Departamento de Infectómica y Patogénesis Molecular, CINVESTAV-IPN, Ave. Instituto Politécnico Nacional No. 2508, Col. San Pedro Zacatenco, C.P. 07360, Ciudad de México, Mexico.
Facultad de Ciencias Químicas, Universidad Autónoma de Chihuahua, Circuito No. 1, Nuevo Campus Universitario, C.P. 31125, Chihuahua, Chih., Mexico.
BMC Complement Altern Med. 2019 Jul 1;19(1):153. doi: 10.1186/s12906-019-2566-9.
Rhus trilobata Nutt. (Anacardiaceae) (RHTR) is a plant of Mexico that is traditionally used as an alternative treatment for several types of cancer. However, the phytochemical composition and potential toxicity of this plant have not been evaluated to support its therapeutic use. Therefore, this study aimed to evaluate the biological activity of RHTR against colorectal adenocarcinoma cells, determine its possible acute toxicity, and analyze its phytochemical composition.

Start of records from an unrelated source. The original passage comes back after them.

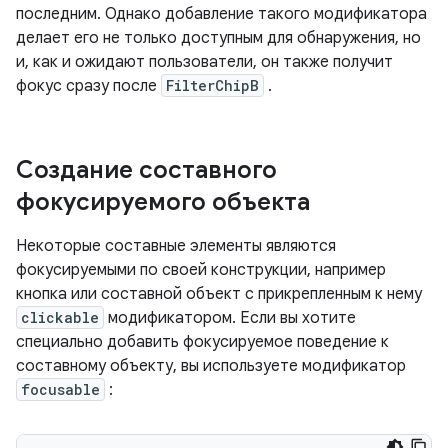
последним. Однако добавление такого модификатора
делает его не только доступным для обнаружения, но
и, как и ожидают пользователи, он также получит
фокус сразу после
FilterChipB
.
Создание составного
фокусируемого объекта
Некоторые составные элементы являются
фокусируемыми по своей конструкции, например
кнопка или составной объект с прикрепленным к нему
clickable
модификатором. Если вы хотите
специально добавить фокусируемое поведение к
составному объекту, вы используете модификатор
focusable
:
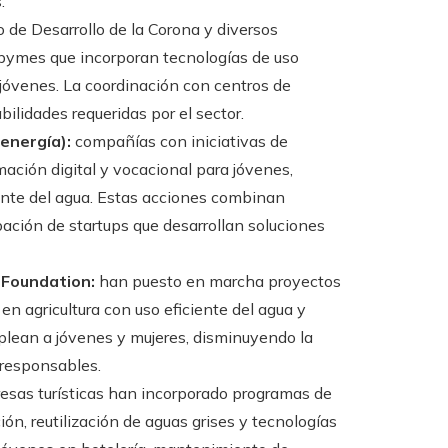
.
 de Desarrollo de la Corona y diversos
 pymes que incorporan tecnologías de uso
 jóvenes. La coordinación con centros de
bilidades requeridas por el sector.
energía):
compañías con iniciativas de
ación digital y vocacional para jóvenes,
ente del agua. Estas acciones combinan
ación de startups que desarrollan soluciones
 Foundation:
han puesto en marcha proyectos
n agricultura con uso eficiente del agua y
plean a jóvenes y mujeres, disminuyendo la
 responsables.
sas turísticas han incorporado programas de
ión, reutilización de aguas grises y tecnologías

The traditional preparation was performed by decoction of stems in distilled water (aqueous extract, AE), and flavonoids were concentrated with C-cartridges and ethyl acetate (flavonoid fraction, FF). The biological activity was evaluated by MTT viability curves and the TUNEL assay in colorectal adenocarcinoma (CACO-2), ovarian epithelium (CHO-K1) and lung/bronchus epithelium (BEAS-2B) cells. The toxicological effect was determined in female BALB/c mice after 24 h and 14 days of intraperitoneal administration of 200 mg/kg AE and FF, respectively. Later, the animals were sacrificed for histopathological observation of organs and sera obtained by retro-orbital bleeding for biochemical marker analysis. Finally, the phytochemical characterization of AE and FF was conducted by UPLC-MS.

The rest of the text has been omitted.